Autor:  wordeck [ 22.cze.2005 10:47:37 ]
Tytuł: 

Jeśli nie chcesz zarabiać, tylko zrobić to zdecyduj się na serwis. Zaraz zaczną inaczej gadać, bo biorą dolę od zleceń - może nawet coś się uda wcisnąć do naprawy "przy okazji". Zapłata jest zwykle bezpośrednio przelewem, więc bezgotówkowo - możesz tego wymagać. Pozdrawiaml

Autor:  martab99 [ 22.cze.2005 12:36:23 ]
Tytuł:  Re: HDI SAMOPOMOC - banda kretynów - POMOCY ! ! !

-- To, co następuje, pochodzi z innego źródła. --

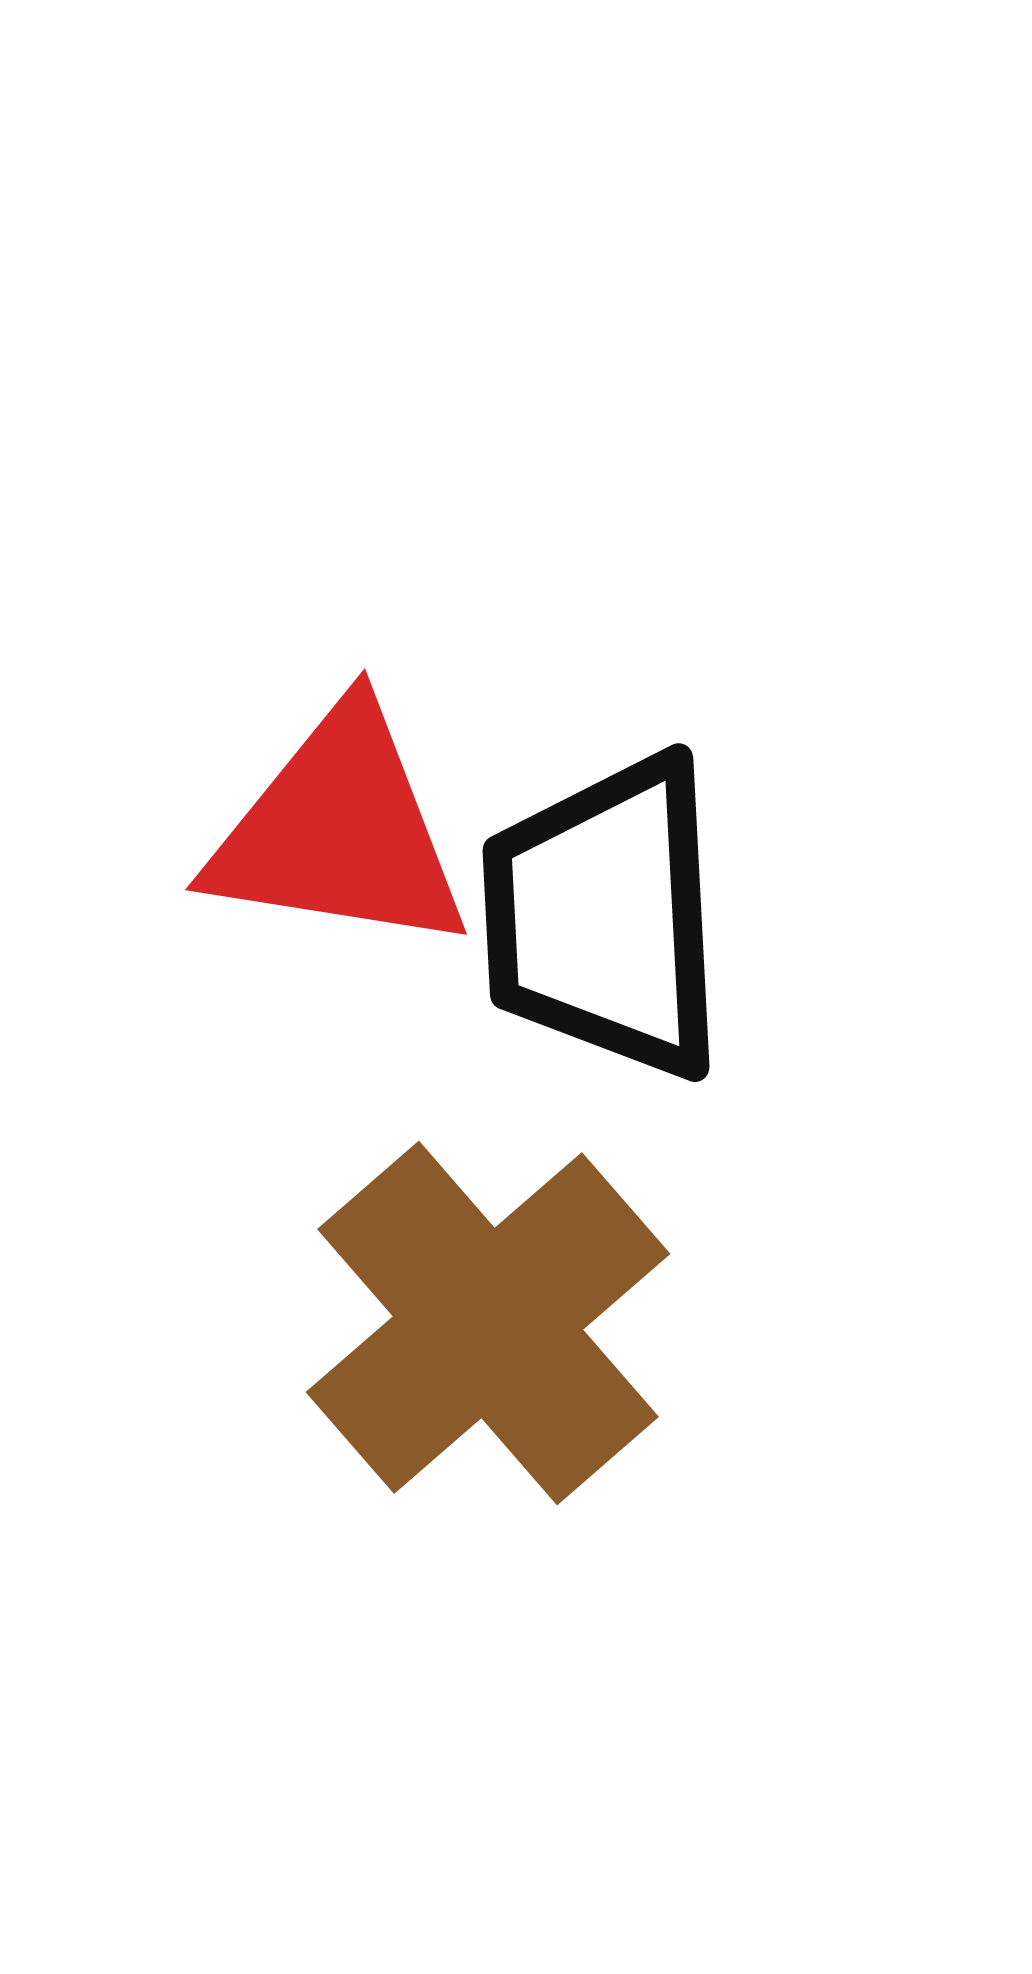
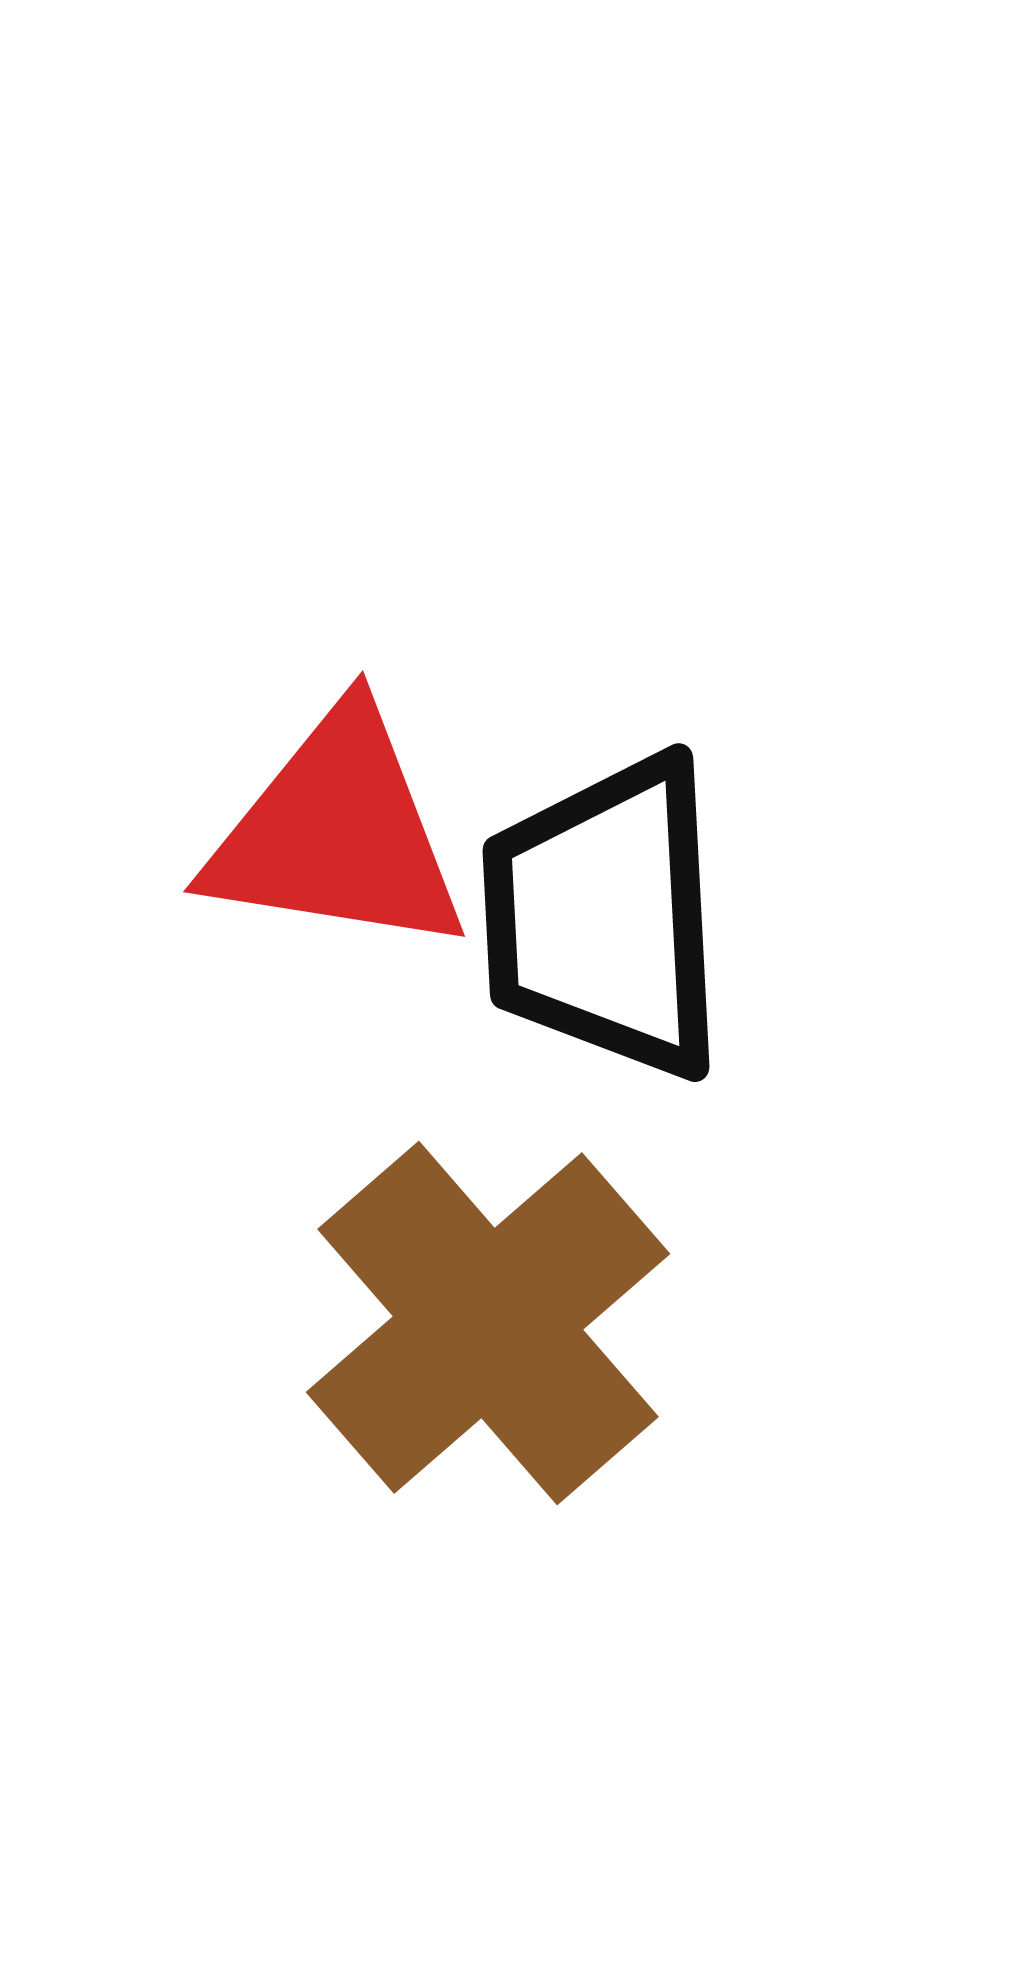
red triangle: moved 2 px left, 2 px down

Stary, ja wczoraj bylem na ogledzinach w Warcie po tym, jak panienka wjechala mi w drzwi. Wyszedl koles, zaczal ogladac auto i zaraz stwuerdzil, ze jest powypadkowe i elementy sa malowane ( przy kupnie sprawdzalem w ASO i mam papier ze nie bylo naprawiane powypadkowo, wszystkie elementy sa oryginalne oprocz tylnego zderzaka i wszedzie jest oryginalny lakier).
Nie wdawalem sie z głąbem w dyskusje, pokiwalem glowa i czekam az przejdzie wycena ( naprawa+ lakierowanie drzwi)
Moja rada: jesli nie chcesz wyciagnac paru zlotych lub nie masz zaprzyjaznionego blacharza/lakiernika to nioe szczyp sie, tylko jedz do ASO

Autor:  kubus [ 22.cze.2005 13:49:20 ]
Tytuł: 

Panowie
Jest taka firma ktora zajmuje sie takimi ubezpieczalniami "krzak".
http://www.odszkodowania.info/
Z tego co wiem to biorą od tego od 10% do 20% ale nie ma problemu zeby jakakolwiek szkode ubezpieczyciel rozstrzygnął na wasza niekorzyść.
Proponuje poczytać i zadzwonić.
Na pewno pomogą. (testowane) :diabel:

Autor:  lukanio [ 22.cze.2005 20:40:34 ]
Tytuł: 

Tez mialem takie przejscia samopomoca. Moge ci powiedziec tyle ze za zbity kierunek, reflektor, zderzak, kawaleczek maski i blotnika dawali mi 1500 zloty i koniec. Jak mnie juz wku****i to powiedzialem ze wstawiam samochod do serwisu na co gosciu powiedzial ze jest za stary i nie moge. Wysmialem go i powiedzialem ze zrobie wycene o niezaleznego rzeczoznawcy (liste takich masz w urzedzie komunikacji) i zrobie im sprawe to troszke sie obsrali i na zgode dorzucili mi jeszcze 1000 zl. Za te pieniazki chociaz pomalowalem sobie caly samochod bo akurat zderzak i lampy mialem w piwnicy przygotowane do zalozenia na wakacje.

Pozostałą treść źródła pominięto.